E come Coppelia è un'illusione, bambola tra i giocattoli creati dall'ambiguo Coppelius, così il cinema è una fabbrica di sortilegi il cui mago è il regista: Amodio, trasformando Coppelius in un boss-regista, ha fatto irrompere al tempo stesso tra i giocattoli i vari Dracula, Frankenstein, Charlot, e ha tramutato Coppelia in una vamp stile anni '30, che ammalia lo sguarnito amante sino alla beffa finale. Sullo sfondo, non paesaggi idilliaci, fiabeschi, ma proiezioni che rimandano alle icone del muto, e occhi sgranati, da bambola, dalle lunghissime, fatali ciglia, atti più ad affatturare che a guardare. Vera fabbrica dei sogni, il cinema, come Coppelius, crea un mondo parallelo, dietro il quale, forse non c'è nulla. E la vicenda dei due giovani non si chiude in un happy-end, ma con la stessa immagine con cui inizia lo spettacolo, quella del protagonista che cade da un'altezza vertiginosa, in una sequenza che ricorda sia Vertigine che, su un altro versante, La donna che visse due volte. Selva di rimandi, il balletto di Amodio, che ha offerto anche una suggestiva variazione del celebre valzer sui ritmi del chachacha e del tango, ha schiuso come un'immensa scatola cinese di significati, all'interno dei quali, nell'atmosfera onirica suggerita dai fondali, ogni spettatore si sentiva libero di frugare a suo gusto, tornando al passato del cinema, e divertendosi per l'allampanato Frankenstein che danzava insieme ad un tenebroso Dracula e a Charlot con tanto di vassoio e bicchieri.

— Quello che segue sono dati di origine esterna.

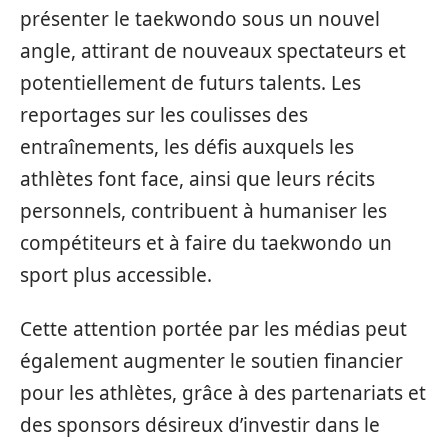
présenter le taekwondo sous un nouvel
angle, attirant de nouveaux spectateurs et
potentiellement de futurs talents. Les
reportages sur les coulisses des
entraînements, les défis auxquels les
athlètes font face, ainsi que leurs récits
personnels, contribuent à humaniser les
compétiteurs et à faire du taekwondo un
sport plus accessible.
Cette attention portée par les médias peut
également augmenter le soutien financier
pour les athlètes, grâce à des partenariats et
des sponsors désireux d’investir dans le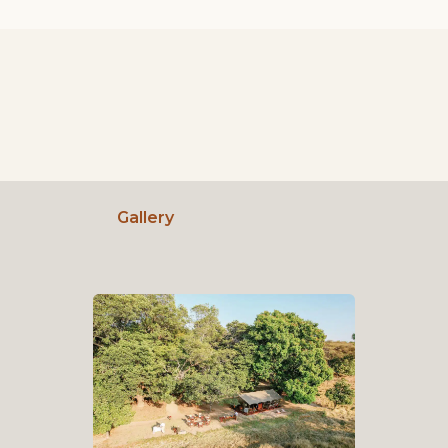
Gallery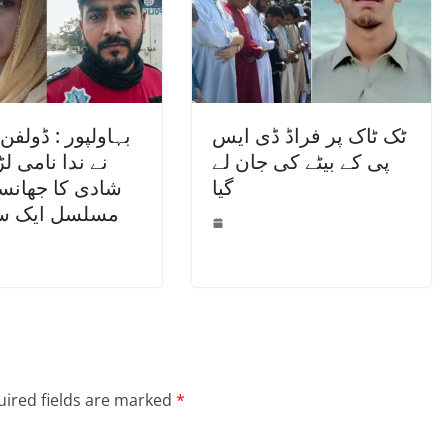
ٹک ٹاک پر فراڈ ڈی ایس
بہاولپور : ڈولفن 
پی کے بیٹے کی جان لے
نے ندا نامی ل
گیا
شادی کا جھانس
مسلسل ایک س
ired fields are marked
*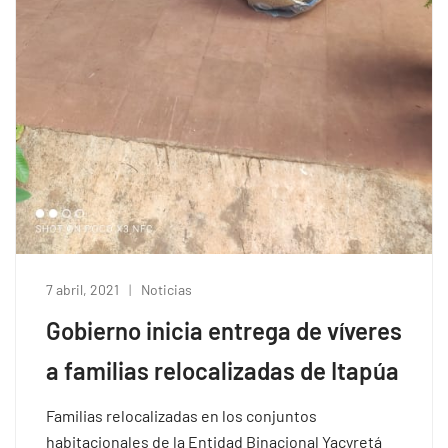
7 abril, 2021
Noticias
Gobierno inicia entrega de víveres
a familias relocalizadas de Itapúa
Familias relocalizadas en los conjuntos
habitacionales de la Entidad Binacional Yacyretá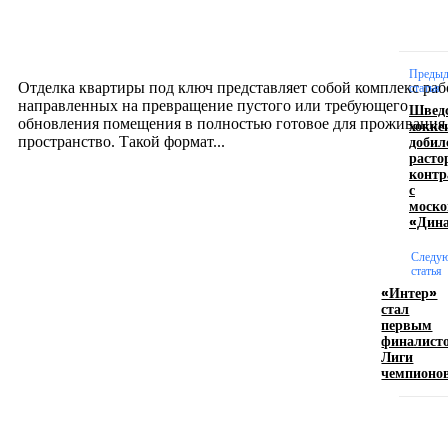
Отделка квартиры под ключ: современный подх
созданию комфортного пространства
12.07.2026
Преды
Отделка квартиры под ключ представляет собой комплекс раб
статья
направленных на превращение пустого или требующего
Швед
обновления помещения в полностью готовое для проживания
хокке
добил
пространство. Такой формат...
расто
контр
с
Производство полиэтиленовых пакетов с
моско
«Дин
логотипом: эффективный инструмент бренда
Следу
17.06.2026
статья
«Интер»
стал
первым
Девушка в бокале: легендарный номер бурлеска
финалист
искусство эффектного представления
Лиги
чемпионо
11.06.2026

La professionalità del corpo di ballo e dei protagonisti Anbeta Toromani e Alessandro Macario, primi ballerini del Teatro di San Carlo di Napoli, insieme alle musiche di Delibes, riprodotte su una base musicale che le ha interpretate in modo più volte volutamente moderno, ha fatto il resto, rendendo lo spettacolo estremamente suggestivo e accattivante. Il folto pubblico, all'interno del quale si notano sempre più giovani, ha mostrato di gradire molto la performance, che fa parte di una serie di quattro appuntamenti natalizi del Bellini, che proseguiranno il 29 dicembre con un concerto Gospel, e col Concerto di Capodanno del 1° gennaio.

Giuliana Cutore

23/12/2015

La foto del servizio è di Giacomo Orlando.